Once diagnosed, it is important that a patient’s blood pressure is
managed. Again, there was variation
in management across the region, ranging from 64.4% of
hypertension patients treated to target in Surrey Heath CCG to 71.5% in
South Eastern Hampshire CCG in 2019/20. For the
region the corresponding percentage was 68.8%, with an estimated
150,560 patients needed to be treated to target to meet the national
ambition of 80%.
COVID-19 had an impact on the management of hypertension patients.
According to CVD Prevent data, the percentage of hypertension patients
managed to target in 2020/21 ranged from 41.0% in East Sussex CCG to
54.0% in Oxfordshire CCG [28]. All CCGs saw a fall compared to the
previous year. For the region the corresponding percentage for 2020/21
was 45.8%. This drop is only partly due to a change in the health status
of patients, as there is also a known drop in the percentage of patients
who have had a blood pressure reading recorded during the pandemic
period.
Diet
The proportion of the population eating the recommended
‘5-a-day’ portions of fruit or vegetables on a ‘usual day’ in the South
East was 58.3%, statistically significantly higher than the
England value of 55.4% in 2019/2020. There was some variation
by local authority where the highest percentage of the
population eating the recommended 5 a day was in Brighton and Hove at
65.3%. The populations with the lowest percentages were in Slough and
Portsmouth at 49.7%. This was statistically significantly lower than the
England and South East percentages.
Health Profile for England Highlights
HPfE 2021 reported wide inequalities in the proportion of people
eating the recommended 5-a-day. It was lower for people who were
unemployed (45.2%), living with a disability (52.1%), working in routine
and manual occupations (45.8%), Asian (47.2%), black (45.7%), or living
in the most deprived areas (45.7%).
Drug use
Health Profile for England Highlights
Pre-pandemic survey-based estimates for recent drug use in England
vary year on year. 9.4% of people aged 16 to 59 reported using any drug
in the last year in 2019 to 2020 [29].
In the South East region, the rate of death due to drug misuse was
4.0 per 100,000 and was statistically significantly lower than the rate
for England (5.0 per 100,000). Looking at the rate
of death due to drug misuse for 2018-20 by local authority,
Brighton and Hove (10.9 per 100,000) and Portsmouth (8.0 per 100,000)

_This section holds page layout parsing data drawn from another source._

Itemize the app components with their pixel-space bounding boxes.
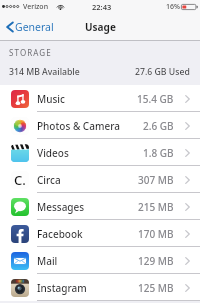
staticText: 27.6 GB Used: [135, 66, 190, 78]
staticText: Messages: [37, 200, 85, 214]
staticText: Music: [37, 92, 65, 106]
staticText: Instagram: [37, 281, 87, 295]
staticText: Verizon: [23, 2, 49, 12]
button[interactable]: Instagram: [0, 274, 200, 301]
staticText: Facebook: [37, 227, 83, 241]
staticText: 22:43: [92, 2, 112, 12]
staticText: General: [15, 20, 54, 34]
staticText: 215 MB: [138, 200, 174, 214]
staticText: 1.8 GB: [143, 146, 174, 160]
button[interactable]: Mail: [0, 247, 200, 274]
button[interactable]: General: [6, 20, 54, 34]
button[interactable]: Videos: [0, 139, 200, 166]
staticText: Mail: [37, 254, 58, 268]
staticText: C.: [14, 171, 26, 189]
button[interactable]: Messages: [0, 193, 200, 220]
staticText: 314 MB Available: [9, 66, 80, 78]
button[interactable]: Music: [0, 85, 200, 112]
staticText: 170 MB: [138, 227, 174, 241]
button[interactable]: C.: [0, 166, 200, 193]
staticText: 2.6 GB: [143, 119, 174, 133]
staticText: Photos & Camera: [37, 119, 120, 133]
staticText: 129 MB: [138, 254, 174, 268]
staticText: Circa: [37, 173, 61, 187]
staticText: 15.4 GB: [137, 92, 174, 106]
staticText: 307 MB: [138, 173, 174, 187]
staticText: Videos: [37, 146, 69, 160]
staticText: 16%: [166, 2, 180, 12]
staticText: 125 MB: [138, 281, 174, 295]
staticText: STORAGE: [9, 47, 52, 58]
button[interactable]: Facebook: [0, 220, 200, 247]
staticText: Usage: [85, 20, 116, 34]
button[interactable]: Photos & Camera: [0, 112, 200, 139]
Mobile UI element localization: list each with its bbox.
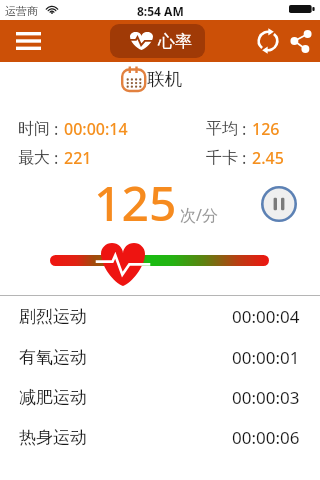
button[interactable]: 联机 bbox=[120, 66, 182, 92]
staticText: 00:00:04 bbox=[232, 305, 300, 328]
staticText: 平均 bbox=[206, 119, 238, 139]
staticText: 221 bbox=[64, 147, 92, 169]
staticText: 次/分 bbox=[180, 204, 218, 226]
staticText: : bbox=[242, 147, 247, 169]
staticText: 00:00:14 bbox=[64, 118, 128, 140]
staticText: 减肥运动 bbox=[19, 387, 87, 408]
staticText: 125 bbox=[94, 170, 177, 235]
button[interactable]: 有氧运动 bbox=[0, 337, 320, 377]
staticText: 2.45 bbox=[252, 147, 284, 169]
staticText: 心率 bbox=[158, 31, 192, 52]
button[interactable]: Share bbox=[286, 20, 316, 62]
button[interactable]: 减肥运动 bbox=[0, 377, 320, 417]
staticText: 有氧运动 bbox=[19, 347, 87, 368]
staticText: : bbox=[54, 118, 59, 140]
staticText: 时间 bbox=[18, 119, 50, 139]
staticText: 126 bbox=[252, 118, 280, 140]
staticText: 8:54 AM bbox=[137, 3, 184, 19]
button[interactable]: Refresh bbox=[252, 20, 284, 62]
button[interactable]: Menu bbox=[6, 20, 50, 62]
staticText: 联机 bbox=[147, 68, 182, 90]
button[interactable]: 热身运动 bbox=[0, 417, 320, 457]
staticText: 00:00:01 bbox=[232, 346, 300, 369]
staticText: 00:00:06 bbox=[232, 426, 300, 449]
button[interactable]: 剧烈运动 bbox=[0, 296, 320, 337]
staticText: 运营商 bbox=[5, 4, 38, 18]
staticText: 千卡 bbox=[206, 148, 238, 168]
staticText: 剧烈运动 bbox=[19, 306, 87, 327]
staticText: 热身运动 bbox=[19, 427, 87, 448]
staticText: 00:00:03 bbox=[232, 386, 300, 409]
staticText: : bbox=[54, 147, 59, 169]
staticText: 最大 bbox=[18, 148, 50, 168]
staticText: : bbox=[242, 118, 247, 140]
button[interactable]: 心率 bbox=[110, 24, 205, 58]
button[interactable]: Pause bbox=[261, 186, 297, 222]
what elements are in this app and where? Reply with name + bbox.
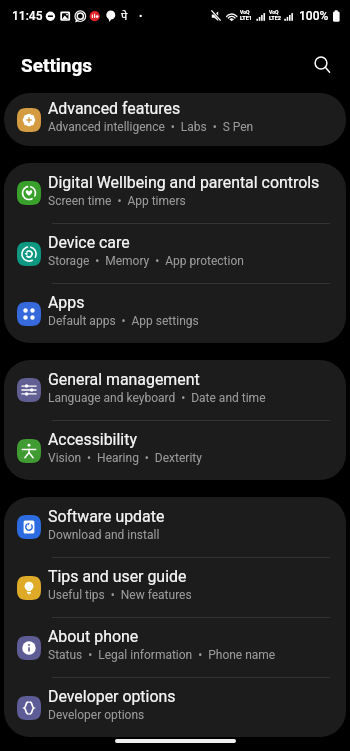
staticText: Advanced intelligence • Labs • S Pen bbox=[48, 120, 254, 134]
staticText: VoQ bbox=[269, 9, 279, 15]
button[interactable]: Device care bbox=[4, 224, 346, 283]
button[interactable]: Developer options bbox=[4, 678, 346, 737]
staticText: General management bbox=[48, 370, 200, 389]
staticText: Language and keyboard • Date and time bbox=[48, 391, 266, 405]
staticText: Download and install bbox=[48, 528, 160, 542]
staticText: Apps bbox=[48, 293, 85, 312]
button[interactable]: Advanced features bbox=[4, 93, 346, 146]
staticText: पे bbox=[121, 8, 128, 23]
staticText: Device care bbox=[48, 233, 130, 252]
staticText: Software update bbox=[48, 507, 165, 526]
staticText: Developer options bbox=[48, 687, 176, 706]
staticText: Digital Wellbeing and parental controls bbox=[48, 173, 320, 192]
staticText: 100% bbox=[299, 9, 329, 23]
staticText: Screen time • App timers bbox=[48, 194, 186, 208]
staticText: 11:45 bbox=[12, 9, 43, 23]
staticText: LTE2 bbox=[269, 15, 282, 21]
button[interactable]: Search bbox=[306, 48, 336, 78]
staticText: Useful tips • New features bbox=[48, 588, 192, 602]
button[interactable]: Software update bbox=[4, 497, 346, 557]
button[interactable]: Accessibility bbox=[4, 421, 346, 480]
staticText: Storage • Memory • App protection bbox=[48, 254, 244, 268]
staticText: Status • Legal information • Phone name bbox=[48, 648, 276, 662]
button[interactable]: General management bbox=[4, 360, 346, 420]
staticText: Developer options bbox=[48, 708, 145, 722]
staticText: Advanced features bbox=[48, 99, 181, 118]
staticText: Tips and user guide bbox=[48, 567, 187, 586]
button[interactable]: About phone bbox=[4, 618, 346, 677]
staticText: Vision • Hearing • Dexterity bbox=[48, 451, 202, 465]
staticText: LTE1 bbox=[240, 15, 253, 21]
button[interactable]: Apps bbox=[4, 284, 346, 343]
staticText: VoQ bbox=[240, 9, 250, 15]
button[interactable]: Digital Wellbeing and parental controls bbox=[4, 163, 346, 223]
staticText: Default apps • App settings bbox=[48, 314, 199, 328]
staticText: About phone bbox=[48, 627, 139, 646]
staticText: Accessibility bbox=[48, 430, 137, 449]
staticText: Settings bbox=[21, 54, 93, 76]
button[interactable]: Tips and user guide bbox=[4, 558, 346, 617]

had statistically significantly higher rates than England.
Low physical activity
The definition of being physically active is taking at least the
recommended 150 minutes of moderate intensity physical activity or
equivalent per week. In 2019/20, 69.5% of adults (aged 19+) were physically
active in the South East, statistically significantly higher
than the England proportion of 66.4%. There was variation by local
authority, but Slough (56%) was the only local authority in the South
East where the proportion of physically active adults (aged 19+) was
statistically significantly lower than the proportion for England.
In contrast, adults (19+) doing less than 30 minutes of moderate
intensity physical activity or equivalent per week are classified as
physical inactive. In 2019/20, 20.1% of adults (19+) in the South East
were physically inactive, statistically
significantly lower than the England percentage of 22.9%. The
percentage of the population (19+) physically inactive in Slough
(32.3%), Southampton (28%), Milton Keynes (25.1%) and Kent (21.6%) was
statistically significantly higher than the South East value.
Health Profile for England Highlights
As with children, England level findings in 2020/21 from Sport
England uncover wide inequalities in physical activity in adults [30].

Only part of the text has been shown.